That old cash flow problem

 
Years ago, I remember my late father, a lifelong banker, say that it's all "cash in and cash out."   
 
"Show me your cash flow sheet and I will tell you where you stand" was his wise advice.
 
Well, I was thinking about that when I saw this article about the U.S. economy.   
 
Check this out:
 
Americans are having a harder time making interest payments as savings are shrinking and a barrage of interest rate hikes by the Federal Reserve has jacked up the cost of financing.
 
Delinquency rates on credit cards, mortgages and auto payments have all been ticking up as the level of household savings, which swelled under stimulus payments handed out during the pandemic, have been declining.
 
Sixty-day car payment delinquencies for people with bad credit hit an all-time record of 6.1 percent in September, up from 5.8 percent in August, according to data from Fitch Ratings.
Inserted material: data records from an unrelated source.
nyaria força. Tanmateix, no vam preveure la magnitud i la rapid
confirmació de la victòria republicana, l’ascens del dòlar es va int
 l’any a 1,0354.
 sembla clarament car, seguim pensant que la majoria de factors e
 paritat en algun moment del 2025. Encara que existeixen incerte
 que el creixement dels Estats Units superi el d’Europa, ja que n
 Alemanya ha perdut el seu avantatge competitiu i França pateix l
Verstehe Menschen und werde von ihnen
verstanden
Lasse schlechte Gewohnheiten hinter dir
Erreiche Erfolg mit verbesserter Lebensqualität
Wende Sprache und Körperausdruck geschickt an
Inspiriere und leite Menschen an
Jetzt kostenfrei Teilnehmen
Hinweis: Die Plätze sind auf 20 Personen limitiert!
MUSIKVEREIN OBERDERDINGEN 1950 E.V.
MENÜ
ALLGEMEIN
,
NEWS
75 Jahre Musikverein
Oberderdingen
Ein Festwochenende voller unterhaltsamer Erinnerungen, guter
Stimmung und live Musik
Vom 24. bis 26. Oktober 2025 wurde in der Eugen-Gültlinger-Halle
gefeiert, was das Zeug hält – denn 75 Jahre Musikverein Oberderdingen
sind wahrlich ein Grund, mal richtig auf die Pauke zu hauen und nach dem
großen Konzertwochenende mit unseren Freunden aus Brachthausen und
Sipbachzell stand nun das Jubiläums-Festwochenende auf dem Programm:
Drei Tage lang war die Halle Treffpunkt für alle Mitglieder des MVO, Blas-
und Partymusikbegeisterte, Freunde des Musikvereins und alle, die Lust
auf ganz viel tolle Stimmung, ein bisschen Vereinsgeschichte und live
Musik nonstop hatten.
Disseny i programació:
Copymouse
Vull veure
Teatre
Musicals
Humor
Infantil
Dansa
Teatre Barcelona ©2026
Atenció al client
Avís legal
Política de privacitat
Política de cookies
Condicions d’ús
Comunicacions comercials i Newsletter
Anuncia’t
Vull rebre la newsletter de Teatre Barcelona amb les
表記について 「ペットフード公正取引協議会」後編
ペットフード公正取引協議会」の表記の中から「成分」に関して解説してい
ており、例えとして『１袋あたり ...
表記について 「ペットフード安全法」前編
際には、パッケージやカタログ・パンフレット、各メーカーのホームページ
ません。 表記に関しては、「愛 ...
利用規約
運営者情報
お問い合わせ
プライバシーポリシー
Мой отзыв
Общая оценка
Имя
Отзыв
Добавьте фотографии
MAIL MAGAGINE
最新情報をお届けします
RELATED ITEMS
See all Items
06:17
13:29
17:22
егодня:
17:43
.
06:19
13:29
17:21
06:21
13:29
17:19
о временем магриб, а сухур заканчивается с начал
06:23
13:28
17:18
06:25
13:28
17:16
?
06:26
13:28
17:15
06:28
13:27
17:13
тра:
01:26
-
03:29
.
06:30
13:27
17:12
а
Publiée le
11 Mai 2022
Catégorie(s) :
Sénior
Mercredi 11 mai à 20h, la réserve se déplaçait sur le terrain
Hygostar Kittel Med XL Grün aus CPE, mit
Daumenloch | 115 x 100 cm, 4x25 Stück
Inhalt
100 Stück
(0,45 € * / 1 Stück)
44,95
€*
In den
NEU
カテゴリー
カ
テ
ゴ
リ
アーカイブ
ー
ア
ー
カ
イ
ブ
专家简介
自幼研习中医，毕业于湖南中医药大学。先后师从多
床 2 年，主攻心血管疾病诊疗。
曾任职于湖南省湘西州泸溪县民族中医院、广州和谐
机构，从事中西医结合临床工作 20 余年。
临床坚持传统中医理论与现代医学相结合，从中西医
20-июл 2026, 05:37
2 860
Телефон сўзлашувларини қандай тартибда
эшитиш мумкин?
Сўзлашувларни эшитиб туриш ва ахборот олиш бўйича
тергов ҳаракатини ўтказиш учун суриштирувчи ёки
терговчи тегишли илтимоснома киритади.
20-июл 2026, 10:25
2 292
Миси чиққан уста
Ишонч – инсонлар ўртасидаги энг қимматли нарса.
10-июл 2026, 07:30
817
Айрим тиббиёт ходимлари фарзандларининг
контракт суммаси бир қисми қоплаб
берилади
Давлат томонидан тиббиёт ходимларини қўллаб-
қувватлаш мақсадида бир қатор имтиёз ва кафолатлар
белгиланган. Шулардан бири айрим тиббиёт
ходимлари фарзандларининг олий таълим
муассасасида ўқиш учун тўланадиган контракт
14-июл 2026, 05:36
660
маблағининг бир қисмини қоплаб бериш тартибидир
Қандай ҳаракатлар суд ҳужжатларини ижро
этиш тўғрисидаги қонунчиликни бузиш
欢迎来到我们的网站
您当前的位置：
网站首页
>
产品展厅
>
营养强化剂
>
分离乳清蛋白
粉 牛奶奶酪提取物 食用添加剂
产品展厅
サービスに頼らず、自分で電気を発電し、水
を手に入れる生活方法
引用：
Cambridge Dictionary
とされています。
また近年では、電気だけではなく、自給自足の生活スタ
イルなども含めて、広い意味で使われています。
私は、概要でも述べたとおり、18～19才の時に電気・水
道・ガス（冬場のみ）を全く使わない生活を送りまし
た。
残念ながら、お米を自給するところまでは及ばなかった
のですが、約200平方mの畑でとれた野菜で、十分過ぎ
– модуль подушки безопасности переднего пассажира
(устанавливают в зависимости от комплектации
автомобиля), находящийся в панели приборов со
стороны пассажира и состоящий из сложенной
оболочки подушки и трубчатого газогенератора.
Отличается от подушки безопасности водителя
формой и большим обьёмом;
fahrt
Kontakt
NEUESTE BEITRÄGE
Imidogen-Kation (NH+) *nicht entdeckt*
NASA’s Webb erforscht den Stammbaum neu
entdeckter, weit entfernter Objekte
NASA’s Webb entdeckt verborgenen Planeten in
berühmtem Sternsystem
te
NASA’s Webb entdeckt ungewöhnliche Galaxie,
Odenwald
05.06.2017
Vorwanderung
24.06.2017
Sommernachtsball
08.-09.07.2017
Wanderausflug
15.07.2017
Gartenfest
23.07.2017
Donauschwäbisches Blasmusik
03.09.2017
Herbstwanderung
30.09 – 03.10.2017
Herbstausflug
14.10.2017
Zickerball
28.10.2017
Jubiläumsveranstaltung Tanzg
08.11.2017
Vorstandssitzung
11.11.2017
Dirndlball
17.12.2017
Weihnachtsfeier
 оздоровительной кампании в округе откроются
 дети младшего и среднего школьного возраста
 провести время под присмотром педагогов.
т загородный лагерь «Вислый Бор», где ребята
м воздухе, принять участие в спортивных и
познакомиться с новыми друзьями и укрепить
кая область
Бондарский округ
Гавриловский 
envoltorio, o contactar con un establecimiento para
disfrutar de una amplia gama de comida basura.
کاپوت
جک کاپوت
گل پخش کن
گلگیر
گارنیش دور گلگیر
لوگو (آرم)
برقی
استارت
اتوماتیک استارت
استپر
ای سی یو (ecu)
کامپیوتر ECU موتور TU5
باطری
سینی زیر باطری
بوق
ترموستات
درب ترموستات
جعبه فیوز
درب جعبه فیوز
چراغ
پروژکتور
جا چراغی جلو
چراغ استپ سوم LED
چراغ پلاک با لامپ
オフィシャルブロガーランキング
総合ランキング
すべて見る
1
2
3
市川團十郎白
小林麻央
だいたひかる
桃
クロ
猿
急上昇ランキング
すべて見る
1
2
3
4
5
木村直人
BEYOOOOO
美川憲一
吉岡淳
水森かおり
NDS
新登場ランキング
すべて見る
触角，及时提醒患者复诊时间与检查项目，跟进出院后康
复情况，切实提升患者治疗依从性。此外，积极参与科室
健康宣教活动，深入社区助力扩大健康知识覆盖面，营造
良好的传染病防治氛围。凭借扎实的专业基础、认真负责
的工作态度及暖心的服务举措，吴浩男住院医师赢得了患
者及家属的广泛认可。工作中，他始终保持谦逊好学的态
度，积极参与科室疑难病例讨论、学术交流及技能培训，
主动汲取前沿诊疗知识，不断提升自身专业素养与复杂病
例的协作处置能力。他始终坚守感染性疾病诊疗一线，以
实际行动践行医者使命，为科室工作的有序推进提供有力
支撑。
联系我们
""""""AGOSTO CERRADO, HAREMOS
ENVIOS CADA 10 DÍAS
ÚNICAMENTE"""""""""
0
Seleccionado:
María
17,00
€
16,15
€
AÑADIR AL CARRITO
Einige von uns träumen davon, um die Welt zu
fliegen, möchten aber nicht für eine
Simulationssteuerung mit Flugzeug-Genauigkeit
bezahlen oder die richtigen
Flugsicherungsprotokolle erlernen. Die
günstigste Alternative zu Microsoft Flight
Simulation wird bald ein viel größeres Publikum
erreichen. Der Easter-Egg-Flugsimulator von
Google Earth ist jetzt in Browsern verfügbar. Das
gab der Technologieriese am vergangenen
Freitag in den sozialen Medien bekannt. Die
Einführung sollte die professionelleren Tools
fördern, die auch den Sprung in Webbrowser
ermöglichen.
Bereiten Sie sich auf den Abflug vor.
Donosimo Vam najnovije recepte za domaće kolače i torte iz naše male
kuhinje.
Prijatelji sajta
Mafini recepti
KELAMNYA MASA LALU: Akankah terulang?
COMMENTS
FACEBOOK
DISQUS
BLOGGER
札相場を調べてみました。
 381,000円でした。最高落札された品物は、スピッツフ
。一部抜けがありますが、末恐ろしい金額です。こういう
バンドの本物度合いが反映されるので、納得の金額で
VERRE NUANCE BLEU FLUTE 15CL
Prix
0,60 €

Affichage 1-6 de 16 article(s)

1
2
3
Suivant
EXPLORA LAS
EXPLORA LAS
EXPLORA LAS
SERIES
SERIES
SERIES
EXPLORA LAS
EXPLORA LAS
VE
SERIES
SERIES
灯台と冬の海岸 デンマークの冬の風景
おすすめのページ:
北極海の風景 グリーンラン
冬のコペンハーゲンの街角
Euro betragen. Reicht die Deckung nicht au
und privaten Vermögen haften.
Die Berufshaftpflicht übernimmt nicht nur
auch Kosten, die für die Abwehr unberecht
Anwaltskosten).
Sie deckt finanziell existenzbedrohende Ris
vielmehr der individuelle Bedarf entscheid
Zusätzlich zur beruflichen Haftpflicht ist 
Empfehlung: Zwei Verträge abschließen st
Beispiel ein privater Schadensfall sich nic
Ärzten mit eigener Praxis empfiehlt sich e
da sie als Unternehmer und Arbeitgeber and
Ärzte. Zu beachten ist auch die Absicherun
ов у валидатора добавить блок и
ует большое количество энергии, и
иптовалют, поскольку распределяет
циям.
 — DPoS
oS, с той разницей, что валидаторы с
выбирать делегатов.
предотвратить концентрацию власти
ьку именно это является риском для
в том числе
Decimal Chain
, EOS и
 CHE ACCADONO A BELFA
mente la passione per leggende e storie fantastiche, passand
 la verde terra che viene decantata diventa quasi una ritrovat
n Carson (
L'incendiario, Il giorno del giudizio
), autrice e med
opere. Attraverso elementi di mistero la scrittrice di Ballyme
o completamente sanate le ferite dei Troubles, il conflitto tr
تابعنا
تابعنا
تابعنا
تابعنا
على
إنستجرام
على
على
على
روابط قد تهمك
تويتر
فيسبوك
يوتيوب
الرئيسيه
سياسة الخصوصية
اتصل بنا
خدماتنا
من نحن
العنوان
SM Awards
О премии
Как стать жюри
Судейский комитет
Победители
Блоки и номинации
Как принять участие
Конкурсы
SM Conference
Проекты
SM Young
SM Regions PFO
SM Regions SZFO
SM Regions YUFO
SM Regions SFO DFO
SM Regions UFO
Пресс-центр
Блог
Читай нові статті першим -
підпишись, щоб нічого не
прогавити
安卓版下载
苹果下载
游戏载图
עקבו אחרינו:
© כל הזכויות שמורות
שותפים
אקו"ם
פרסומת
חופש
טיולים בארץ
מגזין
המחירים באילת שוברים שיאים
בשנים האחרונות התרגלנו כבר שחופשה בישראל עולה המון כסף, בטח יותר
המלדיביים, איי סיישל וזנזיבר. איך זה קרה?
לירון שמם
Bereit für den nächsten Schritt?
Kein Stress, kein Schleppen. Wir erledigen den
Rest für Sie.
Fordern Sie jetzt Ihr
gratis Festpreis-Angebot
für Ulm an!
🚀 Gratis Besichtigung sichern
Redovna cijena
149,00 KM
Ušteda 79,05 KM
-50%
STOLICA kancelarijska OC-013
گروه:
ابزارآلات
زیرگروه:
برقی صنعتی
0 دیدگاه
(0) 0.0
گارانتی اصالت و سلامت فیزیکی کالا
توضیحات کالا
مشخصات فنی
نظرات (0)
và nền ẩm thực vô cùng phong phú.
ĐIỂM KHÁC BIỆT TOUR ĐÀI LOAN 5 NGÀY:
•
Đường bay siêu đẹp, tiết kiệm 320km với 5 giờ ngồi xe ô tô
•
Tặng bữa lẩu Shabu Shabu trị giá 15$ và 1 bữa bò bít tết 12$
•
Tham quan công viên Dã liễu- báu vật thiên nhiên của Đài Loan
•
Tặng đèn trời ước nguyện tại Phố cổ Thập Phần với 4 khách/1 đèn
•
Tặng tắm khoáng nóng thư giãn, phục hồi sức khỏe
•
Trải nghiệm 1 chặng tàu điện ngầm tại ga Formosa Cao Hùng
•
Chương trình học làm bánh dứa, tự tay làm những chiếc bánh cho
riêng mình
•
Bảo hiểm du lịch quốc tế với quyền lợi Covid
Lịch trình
That’s the highest level of lateness since the company first started tallying rates in 1994.
 
Ninety-day delinquency on credit cards has increased to 5.1 percent, up from 3.4 percent in the second quarter of last year, Federal Reserve data shows.
 
“The steady increase in delinquencies for three consecutive quarters signals stress on consumer ability to repay balances on general-purpose credit cards,” Herman Poon, a senior director at Fitch, wrote in a July analysis of consumer behavior.
 
Stress on consumer ability to repay?  That's what happens when you live in an inflationary cycle.  Also, it shows how words such as "recession" or "GDP" mean little to people.  What matters is my income and my expenses and how much is left in my pocket.   
 
At the moment, there is nothing left in the pocket and that's why this economy is a problem for President Biden.